After four weeks of veterinary school, the day was finally here: our first exam. I had honestly been worrying about this day since I started applying for veterinary school. I had heard how hard the exams were, and I was starting to let it get to my head. Am I really good enough? Can I survive this test, semester, and year? What if I really don’t have what it takes to be a veterinarian? To top it all off, the first exam was in anatomy! While anatomy probably is my favorite class so far, it’s also one of the hardest because it’s extremely detailed, and learning to speak anatomy is like learning to speak a different language! In the end, I was able to overcome the mind games and succeed on this exam well beyond my expectations, and you can too! Here’s how I succeeded:
- When it comes to anatomy, you have to take it one muscle, attachment, and action at a time. Don’t get overwhelmed by the amount of information your professors try to throw at you. Learn each muscle individually before you move on to the next one. Practice both writing and saying the names so that you can easily recall them in your head. Don’t be afraid to ask your professor or a TA for help if you are having trouble distinguishing one structure from another.

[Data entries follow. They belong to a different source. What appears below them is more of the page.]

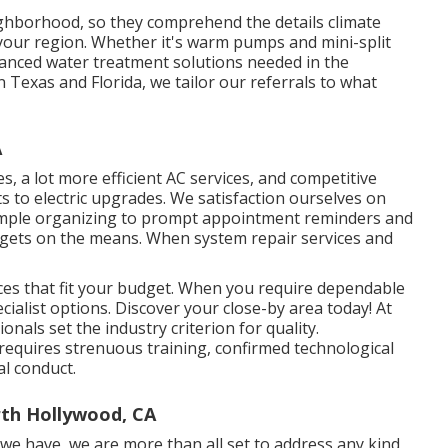
ighborhood, so they comprehend the details climate
your region. Whether it's warm pumps and mini-split
vanced water treatment solutions needed in the
n Texas and Florida, we tailor our referrals to what
A
s, a lot more efficient AC services, and competitive
to electric upgrades. We satisfaction ourselves on
imple organizing to prompt appointment reminders and
 gets on the means. When system repair services and
ices that fit your budget. When you require dependable
cialist options. Discover your close-by area today! At
onals set the industry criterion for quality.
t requires strenuous training, confirmed technological
al conduct.
th Hollywood, CA
 we have, we are more than all set to address any kind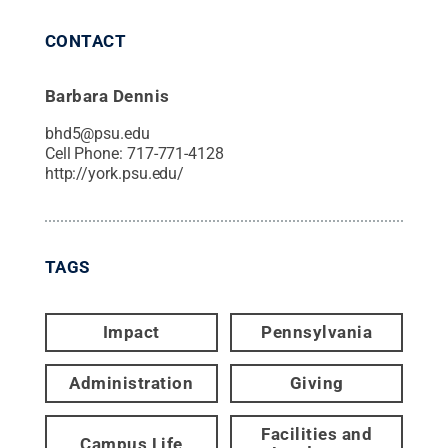
CONTACT
Barbara Dennis
bhd5@psu.edu
Cell Phone:
717-771-4128
http://york.psu.edu/
TAGS
Impact
Pennsylvania
Administration
Giving
Facilities and
Campus Life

- In the words of one of my professors, “Anatomy is a contact sport.” What they mean by that is you need to be actively engaged during laboratory times. Try to work with your lab mates by quizzing one another over structures and their purposes. As long as your program allows it, try to go to the lab outside of your regularly scheduled lab hours for extra studying. Those study sessions with just a few close friends have been so helpful to me because it’s hard for me to learn when the lab is full of classmates and very loud.

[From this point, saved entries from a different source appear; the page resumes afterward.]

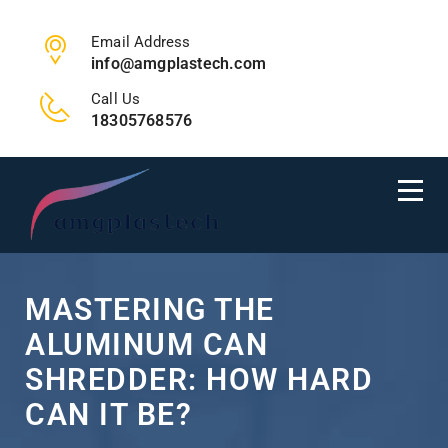
Email Address
info@amgplastech.com
Call Us
18305768576
MASTERING THE
ALUMINUM CAN
SHREDDER: HOW HARD
CAN IT BE?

- Draw it out. For me, drawing the forelimb on my whiteboard and labeling my flexor angles was key to succeeding on my first anatomy exam. For weeks before the exam, I drew the limb, labeled bones and joints, and marked where landmarks would be found on each structure. This definitely helped me visualize in my head how and where each muscle attaches and how movement occurs.

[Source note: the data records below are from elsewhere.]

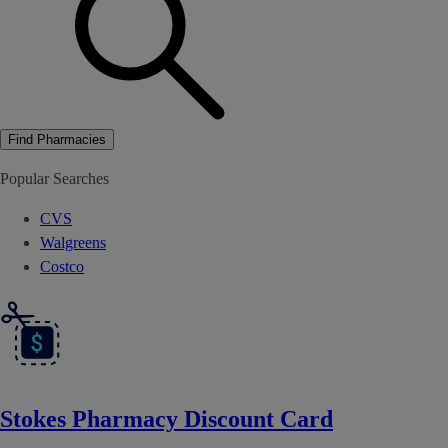
Find Pharmacies
Popular Searches
CVS
Walgreens
Costco
Stokes Pharmacy Discount Card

- Look at as many different examples as possible. My instructor recommended several different anatomy textbooks for this course, and there is a reason why. Each book presents the information just a little bit differently and has different photos or drawings which all have helped me to form a well-rounded idea about whatever structure I am trying to learn about. Additionally, I’ve used my personal dogs as models. When I did not quite understand how the humerus articulated with the scapula, I watched my dogs both walking and standing until I could really see how these bones were contributing to the movement.
- There are several different online resources you can use to learn more about anatomy. For learning structure of the canine forelimb and hindlimb, one of my favorite tools so far has been this 3-D simulator. You can look at each bone and manipulate it to different views.
Veterinary school is intimidating, but it’s possible to get through if you work hard. Don’t let it get to your head, and make sure you prepare well in advance before that first exam happens!